**** SOURCE MATERIAL
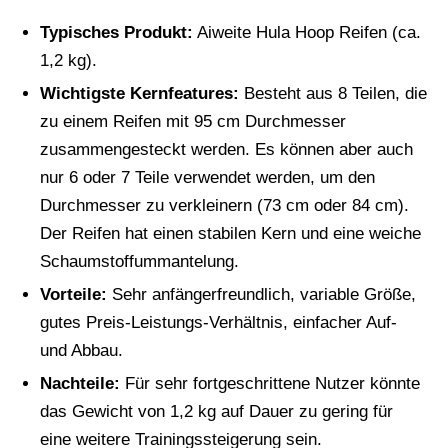
Typisches Produkt:
Aiweite Hula Hoop Reifen (ca.
1,2 kg).
Wichtigste Kernfeatures:
Besteht aus 8 Teilen, die
zu einem Reifen mit 95 cm Durchmesser
zusammengesteckt werden. Es können aber auch
nur 6 oder 7 Teile verwendet werden, um den
Durchmesser zu verkleinern (73 cm oder 84 cm).
Der Reifen hat einen stabilen Kern und eine weiche
Schaumstoffummantelung.
Vorteile:
Sehr anfängerfreundlich, variable Größe,
gutes Preis-Leistungs-Verhältnis, einfacher Auf-
und Abbau.
Nachteile:
Für sehr fortgeschrittene Nutzer könnte
das Gewicht von 1,2 kg auf Dauer zu gering für
eine weitere Trainingssteigerung sein.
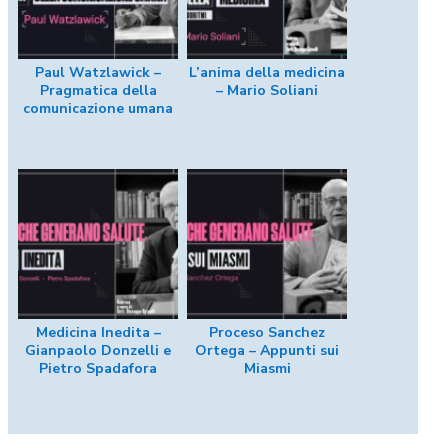
Paul Watzlawick –
L’anima della medicina
Pragmatica della
– Mario Soliani
comunicazione umana
Medicina Inedita –
Proceso Sanchez
Gianpaolo Donzelli e
Ortega – Appunti sui
Pietro Spadafora
Miasmi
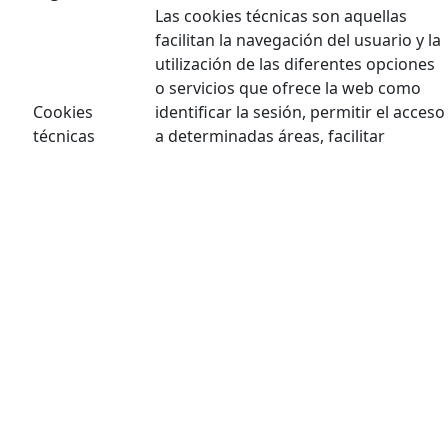
Las cookies técnicas son aquellas
facilitan la navegación del usuario y la
utilización de las diferentes opciones
o servicios que ofrece la web como
Cookies
identificar la sesión, permitir el acceso
técnicas
a determinadas áreas, facilitar
pedidos, compras, cumplimentación
de formularios, inscripciones,
seguridad, facilitar funcionalidades
(videos, redes sociales…).
Las cookies de personalización
Cookies de
permiten al usuario acceder a los
personalización
servicios según sus preferencias
(idioma, navegador, configuración…).
Las cookies de análisis son las
utilizadas para llevar a cabo el análisis
anónimo del comportamiento de los
Cookies
usuarios de la web y que permiten
analíticas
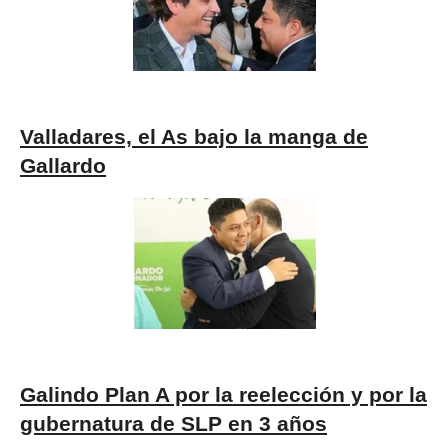
Valladares, el As bajo la manga de
Gallardo
Galindo Plan A por la reelección y por la
gubernatura de SLP en 3 años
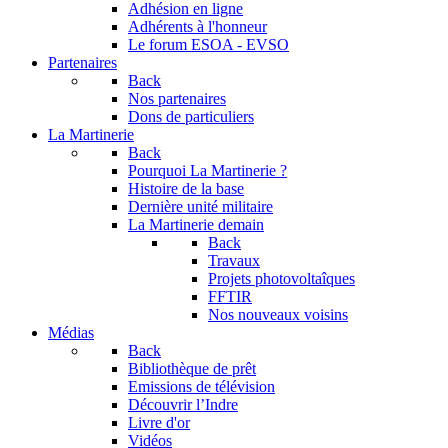
Adhésion en ligne
Adhérents à l'honneur
Le forum
ESOA - EVSO
Partenaires
Back
Nos partenaires
Dons de particuliers
La Martinerie
Back
Pourquoi La Martinerie ?
Histoire de la base
Dernière unité militaire
La Martinerie demain
Back
Travaux
Projets photovoltaîques
FFTIR
Nos nouveaux voisins
Médias
Back
Bibliothèque de prêt
Emissions de télévision
Découvrir l’Indre
Livre d'or
Vidéos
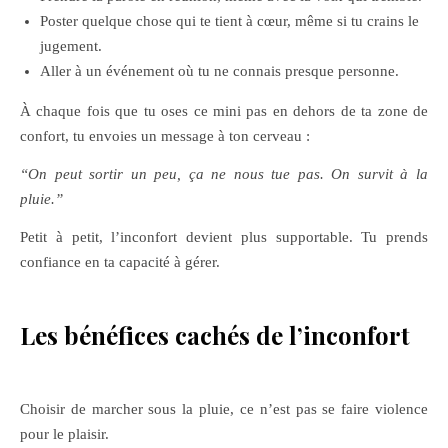
Poster quelque chose qui te tient à cœur, même si tu crains le
jugement.
Aller à un événement où tu ne connais presque personne.
À chaque fois que tu oses ce mini pas en dehors de ta zone de
confort, tu envoies un message à ton cerveau :
“On peut sortir un peu, ça ne nous tue pas. On survit à la
pluie.”
Petit à petit, l’inconfort devient plus supportable. Tu prends
confiance en ta capacité à gérer.
Les bénéfices cachés de l’inconfort
Choisir de marcher sous la pluie, ce n’est pas se faire violence
pour le plaisir.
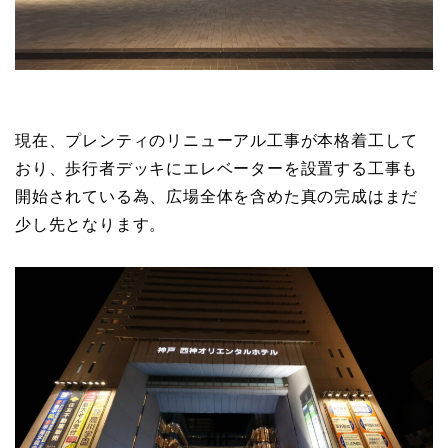
現在、プレンティのリニューアル工事が本格着工して
おり、歩行者デッキにエレベーターを設置する工事も
開始されている為、広場全体を含めた真の完成はまだ
少し先となります。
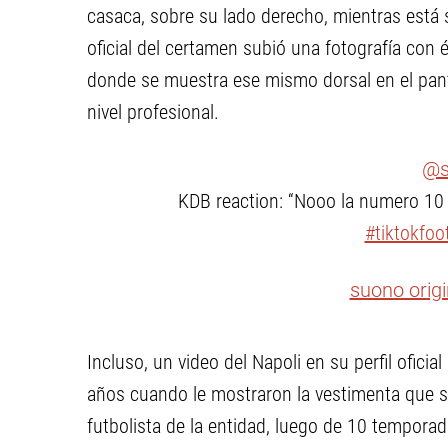
casaca, sobre su lado derecho, mientras está 
oficial del certamen subió una fotografía con é
donde se muestra ese mismo dorsal en el pant
nivel profesional.
@s
KDB reaction: “Nooo la numero 10
#tiktokfoot
suono origi
Incluso, un video del Napoli en su perfil ofici
años cuando le mostraron la vestimenta que 
futbolista de la entidad, luego de 10 temporada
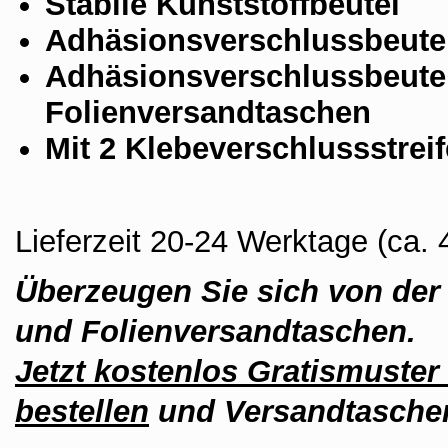
Stabile Kunststoffbeutel
Adhäsionsverschlussbeute
Adhäsionsverschlussbeute
Folienversandtaschen
Mit 2 Klebeverschlussstreif
Lieferzeit 20-24 Werktage (ca
Überzeugen Sie sich von der 
und Folienversandtaschen.
Jetzt kostenlos Gratismuster
bestellen
und Versandtaschen 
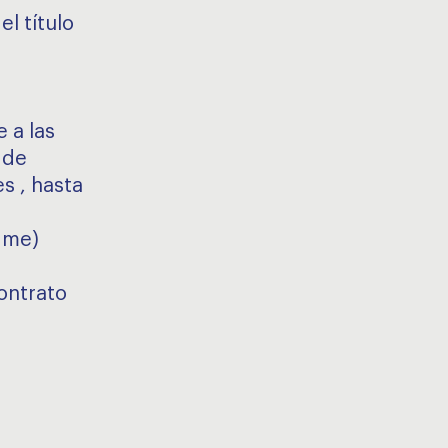
el título
 a las
 de
s , hasta
ime)
ontrato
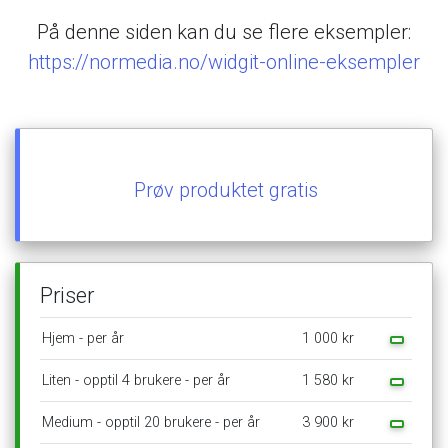
På
denne
siden
kan
du
se
flere
eksempler:
https://normedia.no/widgit-online-eksempler
Prøv
produktet
gratis
Priser
Hjem
-
per
år
1
000
kr
Liten
-
opptil
4
brukere
-
per
år
1
580
kr
Medium
-
opptil
20
brukere
-
per
år
3
900
kr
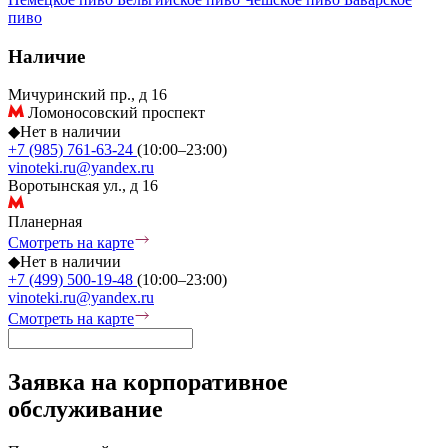
пиво
Наличие
Мичуринский пр., д 16
Ломоносовский проспект
◆
Нет в наличии
+7 (985) 761-63-24
(10:00–23:00)
vinoteki.ru@yandex.ru
Воротынская ул., д 16
Планерная
Смотреть на карте
◆
Нет в наличии
+7 (499) 500-19-48
(10:00–23:00)
vinoteki.ru@yandex.ru
Смотреть на карте
Заявка на корпоративное
обслуживание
********
Go through the entries and retype each one exactly, skipping any image.

Typisches Produkt:
Aiweite Hula Hoop Reifen (ca.
1,2 kg).
Wichtigste Kernfeatures:
Besteht aus 8 Teilen, die
zu einem Reifen mit 95 cm Durchmesser
zusammengesteckt werden. Es können aber auch
nur 6 oder 7 Teile verwendet werden, um den
Durchmesser zu verkleinern (73 cm oder 84 cm).
Der Reifen hat einen stabilen Kern und eine weiche
Schaumstoffummantelung.
Vorteile:
Sehr anfängerfreundlich, variable Größe,
gutes Preis-Leistungs-Verhältnis, einfacher Auf-
und Abbau.
Nachteile:
Für sehr fortgeschrittene Nutzer könnte
das Gewicht von 1,2 kg auf Dauer zu gering für
eine weitere Trainingssteigerung sein.
Paul Watzlawick –
L’anima della medicina
Pragmatica della
– Mario Soliani
comunicazione umana
Medicina Inedita –
Proceso Sanchez
Gianpaolo Donzelli e
Ortega – Appunti sui
Pietro Spadafora
Miasmi
Las cookies técnicas son aquellas
facilitan la navegación del usuario y la
utilización de las diferentes opciones
o servicios que ofrece la web como
Cookies
identificar la sesión, permitir el acceso
técnicas
a determinadas áreas, facilitar
pedidos, compras, cumplimentación
de formularios, inscripciones,
seguridad, facilitar funcionalidades
(videos, redes sociales…).
Las cookies de personalización
Cookies de
permiten al usuario acceder a los
personalización
servicios según sus preferencias
(idioma, navegador, configuración…).
Las cookies de análisis son las
utilizadas para llevar a cabo el análisis
anónimo del comportamiento de los
Cookies
usuarios de la web y que permiten
analíticas
Valladares, el As bajo la manga de
Gallardo
Galindo Plan A por la reelección y por la
gubernatura de SLP en 3 años
Adhésion en ligne
Adhérents à l'honneur
Le forum
ESOA - EVSO
Partenaires
Back
Nos partenaires
Dons de particuliers
La Martinerie
Back
Pourquoi La Martinerie ?
Histoire de la base
Dernière unité militaire
La Martinerie demain
Back
Travaux
Projets photovoltaîques
FFTIR
Nos nouveaux voisins
Médias
Back
Bibliothèque de prêt
Emissions de télévision
Découvrir l’Indre
Livre d'or
Vidéos
Poster quelque chose qui te tient à cœur, même si tu crains le
jugement.
Aller à un événement où tu ne connais presque personne.
À chaque fois que tu oses ce mini pas en dehors de ta zone de
confort, tu envoies un message à ton cerveau :
“On peut sortir un peu, ça ne nous tue pas. On survit à la
pluie.”
Petit à petit, l’inconfort devient plus supportable. Tu prends
confiance en ta capacité à gérer.
Les bénéfices cachés de l’inconfort
Choisir de marcher sous la pluie, ce n’est pas se faire violence
pour le plaisir.
現在、プレンティのリニューアル工事が本格着工して
おり、歩行者デッキにエレベーターを設置する工事も
開始されている為、広場全体を含めた真の完成はまだ
少し先となります。
casaca, sobre su lado derecho, mientras está 
oficial del certamen subió una fotografía con é
donde se muestra ese mismo dorsal en el pant
nivel profesional.
@s
KDB reaction: “Nooo la numero 10
#tiktokfoot
suono origi
Incluso, un video del Napoli en su perfil ofici
años cuando le mostraron la vestimenta que 
futbolista de la entidad, luego de 10 temporada
Stabile Kunststoffbeutel
Adhäsionsverschlussbeute
Adhäsionsverschlussbeute
Folienversandtaschen
Mit 2 Klebeverschlussstreif
Lieferzeit 20-24 Werktage (ca
Überzeugen Sie sich von der 
und Folienversandtaschen.
Jetzt kostenlos Gratismuster
bestellen
und Versandtaschen 
el título
 a las
 de
s , hasta
ime)
ontrato
På
denne
siden
kan
du
se
flere
eksempler:
https://normedia.no/widgit-online-eksempler
Prøv
produktet
gratis
Priser
Hjem
-
per
år
1
000
kr
Liten
-
opptil
4
brukere
-
per
år
1
580
kr
Medium
-
opptil
20
brukere
-
per
år
3
900
kr
пиво
Наличие
Мичуринский пр., д 16
Ломоносовский проспект
◆
Нет в наличии
+7 (985) 761-63-24
(10:00–23:00)
vinoteki.ru@yandex.ru
Воротынская ул., д 16
Планерная
Смотреть на карте
◆
Нет в наличии
+7 (499) 500-19-48
(10:00–23:00)
vinoteki.ru@yandex.ru
Смотреть на карте
Заявка на корпоративное
обслуживание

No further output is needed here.